- Comune di Sover
- Sover Location within Italy Sover Location within Trentino-Alto Adige/Südtirol
- Coordinates: 46°13′N 11°19′E﻿ / ﻿46.217°N 11.317°E
- Country: Italy
- Region: Trentino-Alto Adige/Südtirol
- Province: Trentino (TN)
- Frazioni: Montesover, Piscine, Facendi, Piazzoli, Sveseri, Settefontane, Molini, Slosseri, Baiti, Montalto, Fraine, Marigiàt

Government
- • Mayor: Elio Bazzanella

Area
- • Total: 14.7 km^{2} (5.7 sq mi)
- Elevation: 854 m (2,802 ft)

Population (Dec. 2004)
- • Total: 921
- • Density: 62.7/km^{2} (162/sq mi)
- Demonym: Soeri
- Time zone: UTC+1 (CET)
- • Summer (DST): UTC+2 (CEST)
- Postal code: 38048
- Dialing code: 0461
- Patron saint: S.Lorenzo martire
- Website: Official website

= Sover =

Sover (Soér in local dialect) is a comune (municipality) in Trentino in the northern Italian region Trentino-Alto Adige/Südtirol, located about 35 km northeast of Trento.

==Geography==
As of 31 December 2004, it had a population of 921 and an area of 14.7 km2.

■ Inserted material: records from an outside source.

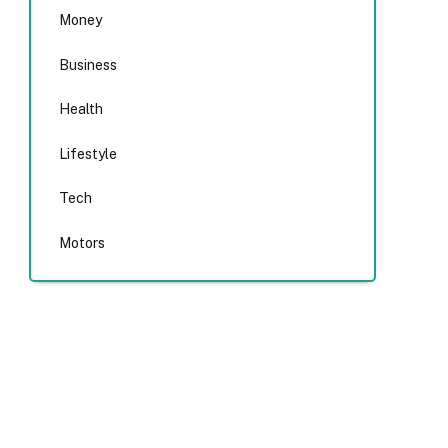
Money
Business
Health
Lifestyle
Tech
Motors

The municipality of Sover contains the frazioni (subdivisions, mainly villages and hamlets) Montesover, Piscine, Facendi, Piazzoli, Sveseri and Settefontane.

Sover borders the following municipalities: Capriana, Valfloriana, Grauno, Grumes, Segonzano, Lona-Lases and Bedollo.